What is Love?

I love a whole lot of things -- my wife, my son, my mother, the Giants and the Ducks.  I love pizza and burritos.  You can see where I'm going with this.  The reality is that too often we speak of love without defining it. 

For Christians, one way of defining love has been to appeal to the word agape, which is supposedly the distinctive form of Christian love.  This love is sacrificial and unconditional, and according to Anders Nygren, it is a love that comes only from God, without any human interaction (why else would it be unconditional)?  Nygren didn't believe that any other form of love, especially eros, was appropriate for Christians.  Unfortunately, this definition is very passive.  We don't enter into the equation at all?  Well, if love is to be central to our theology, we're going to have to do a better job of defining the word.

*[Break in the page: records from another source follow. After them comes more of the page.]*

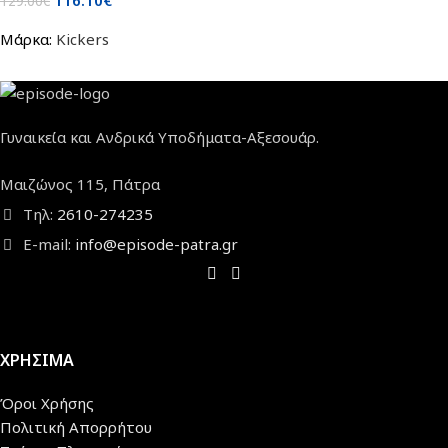
129.00
€
Μάρκα:
Kickers
Γυναικεία και Ανδρικά Υποδήματα-Αξεσουάρ.
Μαιζώνος 115, Πάτρα
Τηλ:
2610-274235
E-mail:
info@episode-patra.gr
ΧΡΗΣΙΜΑ
Όροι Χρήσης
Πολιτική Απορρήτου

I'm reading Tom Oord's excellent book, The Nature of Love:  A Theology, (Chalice, 2010), and Oord gives a definition of love that is quite helpful.  He defines love this way:
To love is to act intentionally, in sympathetic/empathetic response to God and others, to promote overall well being. (p. 17).
Oord goes on to provide other nuances and expansions, but this is the basic definition.  It is upon this basic definition that he builds his definition of agape
Agape is "acting intentionally, in response to God and others, to promote overall well-being in response to that which produces ill-being."  (p. 56). 
He goes on to write that the easiest way to define agape is to call it "in spite of Love." 
Agape is the form of love promoting overall well-being in spite of the negativity the lover faces.  Agape does good in spite of evil previously inflicted.  Just as God loves us in spite of our rebellion, complacency, and sin, so we ought to love others and ourselves in spite of the pain, suffering, and destruction others and we have done. (p. 56).
What is love?  It has many meanings and nuances, but ultimately it is a commitment to pursuing the well-being of the other (and of ourselves).  Can we commit ourselves to this calling?  Can we put this at the center of our theology? 


John said…
Just a couple of points: It seems that all the author is doing is putting a different face on the notion of "unconditional" in unconditional love. Second, it seems that the way the author has re-conceptualized unconditional love, he has denied nonChristians and/or people who have no faith the ability to feel and express such love.

For me the quintessential model of unconditional love is that of a parent and especially a mother for a child - and this kind of love appears to bridge over into non-human species. It appears to be a sine qua non of nature for a creature to love that which it has begotten.

Is this from God? I think so, and I think this gift has been hard-wired into life, and is just as foundational for may species as breathing. And it exists (if at all) regardless of the creature's faithlife.

Understanding how unconditional love works is a good idea but I think that may best be accomplished by seeing it as a part of God's gifts through nature and not as a mystical component of an active faithlife.

Robert Cornwall said…
John, note that the way it is phrased -- it is an intentional act toward God or others. No where in the definition is it something limited to Christians. In fact, that is his argument against Anders Nygren who reserves agape to God, and we don't actually love, we're more passive tubes.

But note here the point -- agape love is commitment to overall well-being in the face of actions and thoughts that are working toward ill-being.
Glenn said…
The spiritual importance of unconditional love is a universal truth that cannot be claimed as the exclusive possession of any one religion or philosophy. I cannot find any meaningful difference in how Jesus instructed us to love and the concept of love as it was understood by the Buddha:

1. Love, without desire to possess, knowing well that in the ultimate sense there is no possession and no possessor: this is the highest love.

2. Love, without speaking and thinking of "I," knowing well that this so-called "I" is a mere delusion.

3. Love, without selecting and excluding, knowing well that to do so means to create love's own contrasts: dislike, aversion and hatred.

4. Love, embracing all beings: small and great, far and near, be it on earth, in the water or in the air.

5. Love, embracing impartially all sentient beings, and not only those who are useful, pleasing or amusing to us.

6. Love, embracing all beings, be they noble-minded or low-minded, good or evil. The noble and the good are embraced because love is flowing to them spontaneously. The low-minded and evil-minded are included because they are those who are most in need of love. In many of them the seed of goodness may have died merely because warmth was lacking for its growth, because it perished from cold in a loveless world.